EXERCISE – Could you write out every record below exactly, leaving the pictures out?

STUDY MATERIAL –
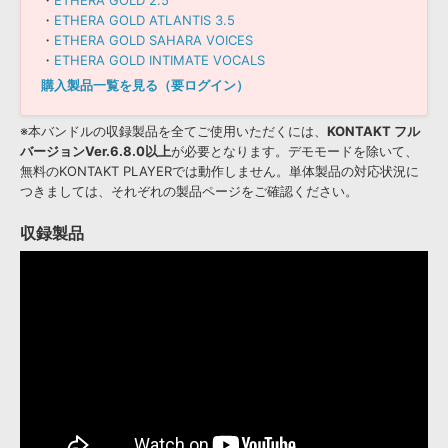
・
ETHERA GOLD 2.5
・
ETHERA GOLD ATLANTIS 3.5
・
ETHERA GOLD SAHARA VOICES
・
ETHERA GOLD INTIMATE VOCALS
購入製品一覧を見る（要ログイン）
※本バンドルの収録製品を全てご使用いただくには、
KONTAKT フル
バージョンVer.6.8.0以上
が必要となります。デモモードを除いて、
無料のKONTAKT PLAYERでは動作しません。単体製品の対応状況に
つきましては、それぞれの製品ページをご確認ください。
収録製品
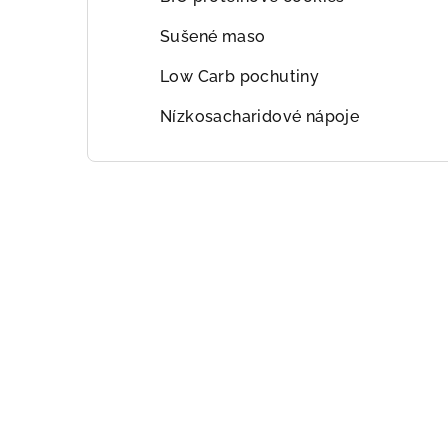
Sušené maso
Low Carb pochutiny
Nízkosacharidové nápoje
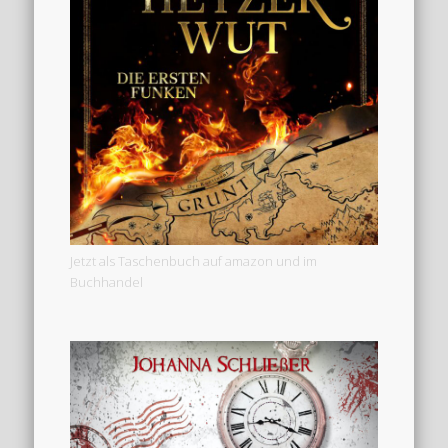
Jetzt als Taschenbuch auf amazon und im
Buchhandel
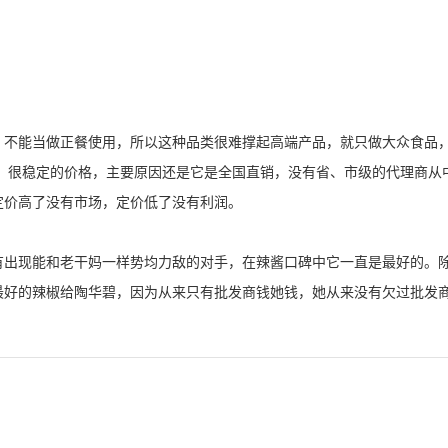
，不能当做正餐使用，所以这种品类很难撑起高端产品，就只做大众食品
过，很稳定的价格，主要原因还是它是全国直销，没有省、市级的代理商从
定价高了没有市场，定价低了没有利润。
有出现能和老干妈一样势均力敌的对手，在辣酱口碑中它一直是最好的。
最好的辣椒给陶华碧，因为从来只有批发商钱她钱，她从来没有欠过批发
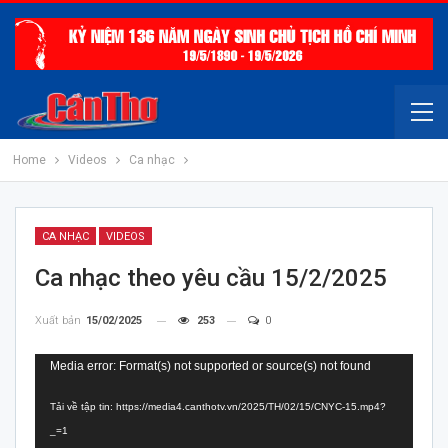
Home
Videos
Ca nhạc
CA NHẠC
VIDEOS
Ca nhạc theo yêu cầu 15/2/2025
Xuất bản
15/02/2025
253
0
Trình
Media error: Format(s) not supported or source(s) not found
chơi
Tải về tập tin: https://media4.canthotv.vn/2025/TH/02/15/CNYC-15.mp4?
Video
_=1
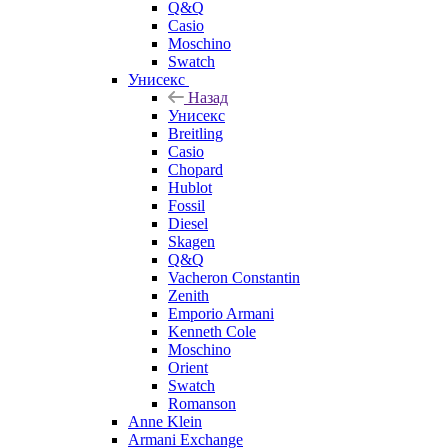
Q&Q
Casio
Moschino
Swatch
Унисекс
Назад
Унисекс
Breitling
Casio
Chopard
Hublot
Fossil
Diesel
Skagen
Q&Q
Vacheron Constantin
Zenith
Emporio Armani
Kenneth Cole
Moschino
Orient
Swatch
Romanson
Anne Klein
Armani Exchange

EXERCISE ANSWER –
・
ETHERA GOLD 2.5
・
ETHERA GOLD ATLANTIS 3.5
・
ETHERA GOLD SAHARA VOICES
・
ETHERA GOLD INTIMATE VOCALS
購入製品一覧を見る（要ログイン）
※本バンドルの収録製品を全てご使用いただくには、
KONTAKT フル
バージョンVer.6.8.0以上
が必要となります。デモモードを除いて、
無料のKONTAKT PLAYERでは動作しません。単体製品の対応状況に
つきましては、それぞれの製品ページをご確認ください。
収録製品
Sušené maso
Low Carb pochutiny
Nízkosacharidové nápoje
Jetzt als Taschenbuch auf amazon und im
Buchhandel
，不能当做正餐使用，所以这种品类很难撑起高端产品，就只做大众食品
过，很稳定的价格，主要原因还是它是全国直销，没有省、市级的代理商从
定价高了没有市场，定价低了没有利润。
有出现能和老干妈一样势均力敌的对手，在辣酱口碑中它一直是最好的。
最好的辣椒给陶华碧，因为从来只有批发商钱她钱，她从来没有欠过批发
Home
Videos
Ca nhạc
CA NHẠC
VIDEOS
Ca nhạc theo yêu cầu 15/2/2025
Xuất bản
15/02/2025
253
0
Trình
Media error: Format(s) not supported or source(s) not found
chơi
Tải về tập tin: https://media4.canthotv.vn/2025/TH/02/15/CNYC-15.mp4?
Video
_=1
Q&Q
Casio
Moschino
Swatch
Унисекс
Назад
Унисекс
Breitling
Casio
Chopard
Hublot
Fossil
Diesel
Skagen
Q&Q
Vacheron Constantin
Zenith
Emporio Armani
Kenneth Cole
Moschino
Orient
Swatch
Romanson
Anne Klein
Armani Exchange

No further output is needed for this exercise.